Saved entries

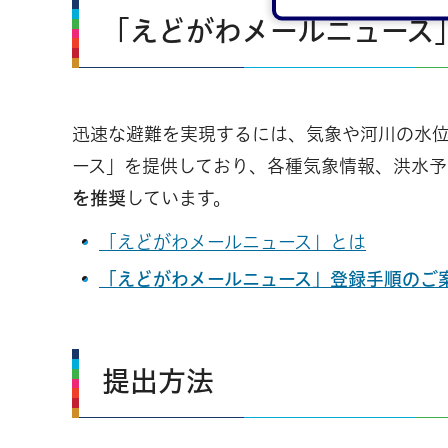
「えどがわメールニュース」
迅速な避難を実現するには、気象や河川の水
ース」を提供しており、各種気象情報、洪水予
を推奨
しています。
「えどがわメールニュース」とは
「えどがわメールニュース」登録手順のご案内
提出方法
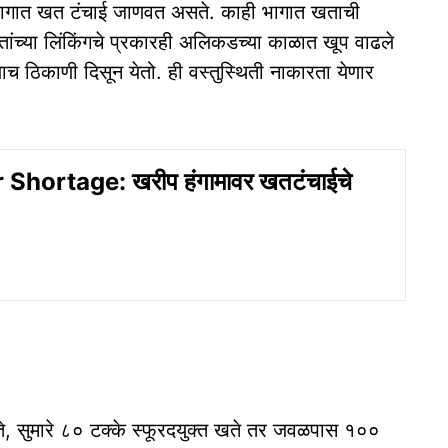
अनेक भागात खत टंचाई जाणवत असते. काही भागात खताची
 खतांच्या लिंकिंगचे प्रकारही अलिकडच्या काळात खूप वाढले
ाच ठिकाणी दिसून येतो. ही वस्तुस्थिती नाकारता येणार
r Shortage: खरीप हंगामावर खतटंचाईचे
ते, सुमारे ८० टक्के स्फूरदयुक्त खते तर जवळपास १००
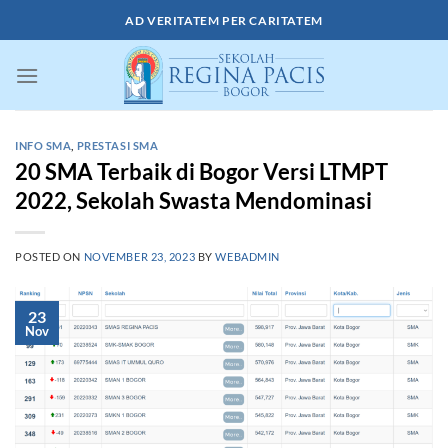
Skip
AD VERITATEM PER CARITATEM
to
content
INFO SMA
,
PRESTASI SMA
20 SMA Terbaik di Bogor Versi LTMPT
2022, Sekolah Swasta Mendominasi
POSTED ON
NOVEMBER 23, 2023
BY
WEBADMIN
23
Nov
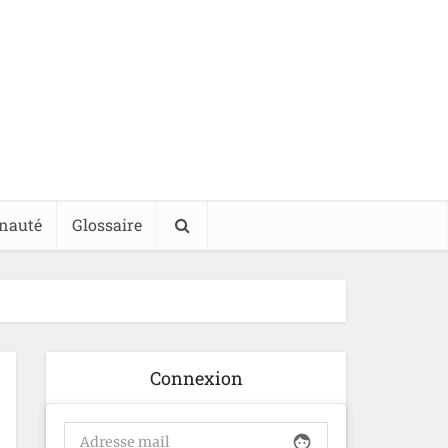
nauté
Glossaire
Connexion
face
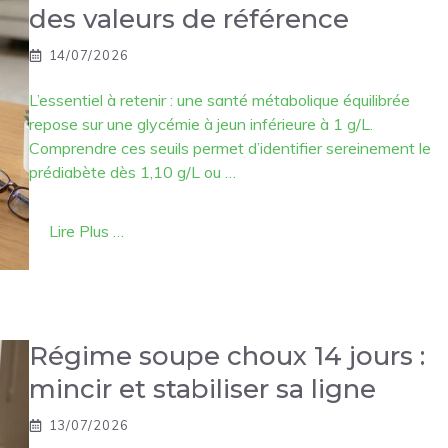
des valeurs de référence
14/07/2026
L’essentiel à retenir : une santé métabolique équilibrée
repose sur une glycémie à jeun inférieure à 1 g/L.
Comprendre ces seuils permet d’identifier sereinement le
prédiabète dès 1,10 g/L ou …
Lire Plus …
Régime soupe choux 14 jours :
mincir et stabiliser sa ligne
13/07/2026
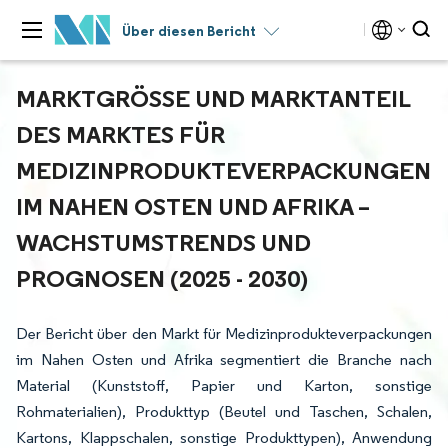
Über diesen Bericht
MARKTGRÖSSE UND MARKTANTEIL D
ES MARKTES FÜR M
EDIZINPRODUKTEVERPACKUNGEN I
M NAHEN OSTEN UND AFRIKA – W
ACHSTUMSTRENDS UND P
ROGNOSEN (2025 - 2030)
Der Bericht über den Markt für Medizinprodukteverpackungen
im Nahen Osten und Afrika segmentiert die Branche nach
Material (Kunststoff, Papier und Karton, sonstige
Rohmaterialien), Produkttyp (Beutel und Taschen, Schalen,
Kartons, Klappschalen, sonstige Produkttypen), Anwendung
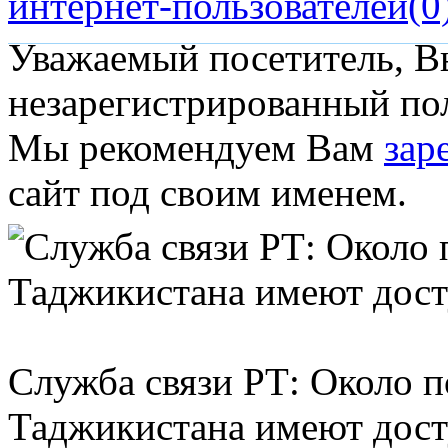
интернет-пользователей
(0
Уважаемый посетитель, Вы
незарегистрированный пол
Мы рекомендуем Вам
зар
сайт под своим именем.
Служба связи РТ: Около 
Таджикистана имеют дост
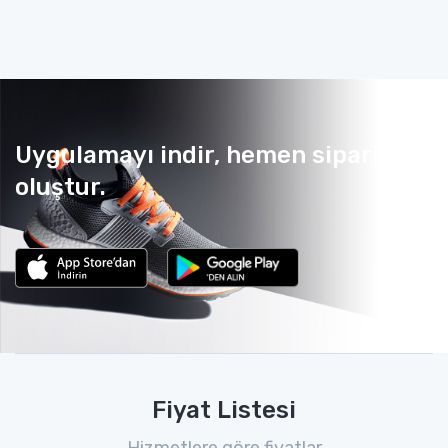
Uygulamayı indir, hemen sipariş
oluştur.
Fiyat Listesi
Hizmetlere göre fiyatlar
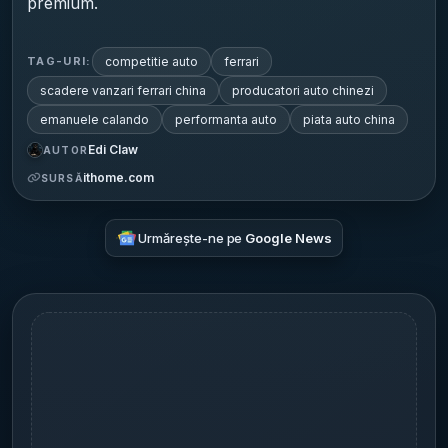
premium.
competitie auto
ferrari
TAG-URI:
scadere vanzari ferrari china
producatori auto chinezi
emanuele calando
performanta auto
piata auto china
Edi Claw
AUTOR
ithome.com
SURSĂ
Urmărește-ne pe
Google News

Task — Write down, word for word, the lines above from the one containing "MARKTGRÖSSE UND MARKTANTEIL D" through the one containing "Rohmaterialien), Produkttyp (Beutel", both ends included.

Answer space —
MARKTGRÖSSE UND MARKTANTEIL D
ES MARKTES FÜR M
EDIZINPRODUKTEVERPACKUNGEN I
M NAHEN OSTEN UND AFRIKA – W
ACHSTUMSTRENDS UND P
ROGNOSEN (2025 - 2030)
Der Bericht über den Markt für Medizinprodukteverpackungen
im Nahen Osten und Afrika segmentiert die Branche nach
Material (Kunststoff, Papier und Karton, sonstige
Rohmaterialien), Produkttyp (Beutel und Taschen, Schalen,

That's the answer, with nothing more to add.